Yes, I can imagine that Neil Young has that effect on many. Apart from his ridiculous "singing" voice he also seems at war with his guitar, but that is what I like about him, the battles he has with the damned instrument. The Godfather of Grunge.

call me ishmael said...

La Mitchell's art and charms have also always eluded me. Those breathy octave jumps - which are now de rigeur for young chanteuses - and those odd, jazzy open tunings, it all seems so arty, so remorselessly,experimentally self-obsessed. Mr mongoose directed me to some pretentious Mitchell dirge about Amelia Erhart and within seconds I wished I was dead. I mean, I like Robbie Robertson's playing with the Band and I like Gordon Lightfoot; I even visited snowy Canada as a young seaman so nobody could say I was a Nazi about the Canadians but Oh dear, if I was a Yank in charge of the Northern border, I'd close it to Canadian singer-songwriters.

lilith said...

Oh but Mr Smith, are you not even a little melted by these young ladies? (Link may take a moment to load)

You can see them here.

If they don't make your testicle hair stand on end with their utter girlyness then you have been numbed by Ruin.

lilith said...

This is a better link than the first above.

"Plant me in the garden, don't you let me roam, cos love's a feeling like a warm dark stone..."

Elby The Beserk said...

Late, I know, but I have to disagree with you totally on the subject of Young Neil. To see them man in action with band is one of the great sights of rock 'n roll, and one of the greater sounds. I had the happy experience of seeing him with Booker T & The MGs, some years ago, and that just a few yards from the front of the stage. The guitar strangler of all time, and a fine man to boot.

Away with you :-)

(what's up with the Preview option these days? It used to put it up in front of you, but now you have to scroll back down to get it. Guess it is what this veteran of IT would call, an "upgrade". Good example, when Virgin tall you they are "upgrading" their mail servers, they are in fact warning you that your mail will be fucked for at least a week, and may be longer. That's Branson for you. Tony Blair as businessman.

call me ishmael said...

I know, Mr Elby, lots of people say that, ir's just something about the tone,the nasality, to me it's like fingernails down a blackboard. I don't mean to offend. Well, not you, anyway.

Elby the Beserk said...

Actually, can you delete that last comment just in case!

Elby the Beserk said...

Delete button on the request to delete, but not on the actual post.

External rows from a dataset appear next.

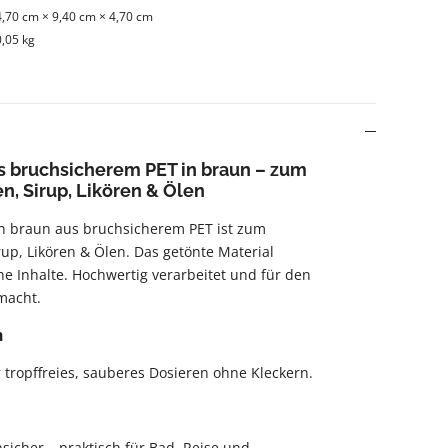
4,70 cm × 9,40 cm × 4,70 cm
0,05 kg
s bruchsicherem PET in braun – zum
n, Sirup, Likören & Ölen
in braun aus bruchsicherem PET ist zum
rup, Likören & Ölen. Das getönte Material
he Inhalte. Hochwertig verarbeitet und für den
macht.
n
 tropffreies, sauberes Dosieren ohne Kleckern.
hsicher – praktisch für Bad, Reise und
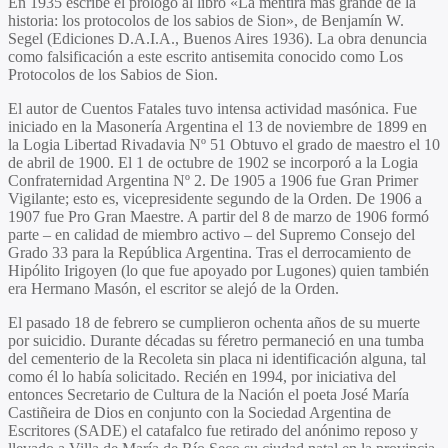
En 1935 escribe el prólogo al libro «La mentira más grande de la
historia: los protocolos de los sabios de Sion», de Benjamín W.
Segel (Ediciones D.A.I.A., Buenos Aires 1936). La obra denuncia
como falsificación a este escrito antisemita conocido como Los
Protocolos de los Sabios de Sion.
El autor de Cuentos Fatales tuvo intensa actividad masónica. Fue
iniciado en la Masonería Argentina el 13 de noviembre de 1899 en
la Logia Libertad Rivadavia Nº 51 Obtuvo el grado de maestro el 10
de abril de 1900. El 1 de octubre de 1902 se incorporó a la Logia
Confraternidad Argentina Nº 2. De 1905 a 1906 fue Gran Primer
Vigilante; esto es, vicepresidente segundo de la Orden. De 1906 a
1907 fue Pro Gran Maestre. A partir del 8 de marzo de 1906 formó
parte – en calidad de miembro activo – del Supremo Consejo del
Grado 33 para la República Argentina. Tras el derrocamiento de
Hipólito Irigoyen (lo que fue apoyado por Lugones) quien también
era Hermano Masón, el escritor se alejó de la Orden.
El pasado 18 de febrero se cumplieron ochenta años de su muerte
por suicidio. Durante décadas su féretro permaneció en una tumba
del cementerio de la Recoleta sin placa ni identificación alguna, tal
como él lo había solicitado. Recién en 1994, por iniciativa del
entonces Secretario de Cultura de la Nación el poeta José María
Castiñeira de Dios en conjunto con la Sociedad Argentina de
Escritores (SADE) el catafalco fue retirado del anónimo reposo y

We've scanned the injunction and it is full of provable factual errors AND better - libel. We really are going to take the cunt to the cleaners. And back again, as he has libelled BOTH of us.

Exquisite. But I had still better delete the post @ 17:01

We've cracked open a bottle of Penfolds 407 to celebrate. And may well have to crack another. This has been over three years in the making, and it is finally coming to fruition. This bloke is as much a cunt as Gordon Brown.

call me ishmael said...

There, Mr Elby, job done. Good luck with it all.

Elby the Beserk said...

Bless you Ish, you are one of us. This cunt, as we used to sing on the terraces, is going to get his fucking head kicked in.

We'll keep you posted. Meanwhile - we honour your good works. Your a top guy.